• [DIRECTIONS] Please go line by line through the material and copy each one containing the word "斐济群岛以南海域".

***** EXERCISE INPUT *****

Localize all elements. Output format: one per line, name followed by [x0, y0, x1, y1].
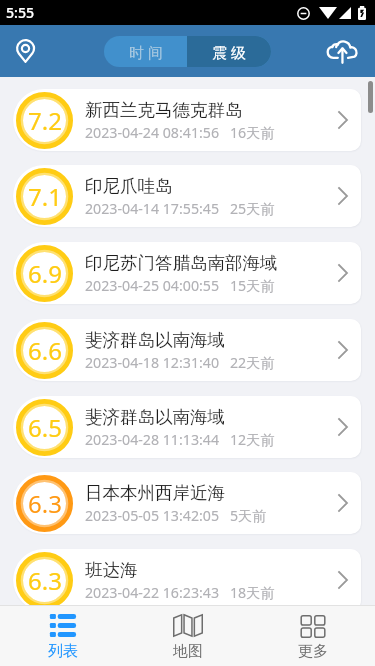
- staticText: 斐济群岛以南海域: [85, 329, 225, 351]
- button[interactable]: 更多: [250, 606, 375, 666]
- staticText: 5天前: [230, 506, 267, 525]
- staticText: 2023-04-24 08:41:56: [85, 123, 220, 142]
- staticText: 15天前: [230, 276, 275, 295]
- staticText: 印尼爪哇岛: [85, 175, 173, 197]
- staticText: 时 间: [129, 42, 163, 62]
- staticText: 2023-04-25 04:00:55: [85, 276, 220, 295]
- staticText: 18天前: [230, 583, 275, 602]
- staticText: 16天前: [230, 123, 275, 142]
- button[interactable]: 震 级: [187, 36, 271, 67]
- staticText: 震 级: [212, 42, 246, 62]
- button[interactable]: 6.3: [13, 472, 361, 534]
- staticText: 列表: [48, 642, 78, 661]
- staticText: 6.9: [28, 257, 62, 290]
- staticText: 2023-05-05 13:42:05: [85, 506, 220, 525]
- staticText: 22天前: [230, 353, 275, 372]
- button[interactable]: 6.5: [13, 396, 361, 458]
- staticText: 6.6: [28, 334, 62, 367]
- staticText: 印尼苏门答腊岛南部海域: [85, 252, 278, 274]
- staticText: 2023-04-18 12:31:40: [85, 353, 220, 372]
- staticText: 25天前: [230, 199, 275, 218]
- staticText: 地图: [173, 642, 203, 661]
- staticText: 更多: [298, 642, 328, 661]
- staticText: 2023-04-14 17:55:45: [85, 199, 220, 218]
- button[interactable]: 6.3: [13, 549, 361, 605]
- staticText: 日本本州西岸近海: [85, 482, 225, 504]
- button[interactable]: Upload: [325, 34, 359, 68]
- staticText: 班达海: [85, 559, 138, 581]
- staticText: 6.5: [28, 411, 62, 444]
- staticText: 12天前: [230, 430, 275, 449]
- button[interactable]: 列表: [0, 606, 125, 666]
- staticText: 2023-04-28 11:13:44: [85, 430, 220, 449]
- staticText: 斐济群岛以南海域: [85, 406, 225, 428]
- staticText: 新西兰克马德克群岛: [85, 99, 243, 121]
- staticText: 5:55: [6, 3, 35, 22]
- staticText: 7.1: [28, 180, 62, 213]
- staticText: 7.2: [28, 104, 62, 137]
- button[interactable]: Location: [9, 35, 42, 68]
- button[interactable]: 时 间: [104, 36, 187, 67]
- staticText: 6.3: [28, 487, 62, 520]
- button[interactable]: 地图: [125, 606, 250, 666]
- button[interactable]: 7.1: [13, 165, 361, 227]
- staticText: 2023-04-22 16:23:43: [85, 583, 220, 602]
- button[interactable]: 7.2: [13, 89, 361, 151]
- staticText: 6.3: [28, 564, 62, 597]
- button[interactable]: 6.6: [13, 319, 361, 381]
- button[interactable]: 6.9: [13, 242, 361, 304]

*****

• [ANSWER BELOW]
- staticText: 斐济群岛以南海域: [85, 329, 225, 351]
- staticText: 斐济群岛以南海域: [85, 406, 225, 428]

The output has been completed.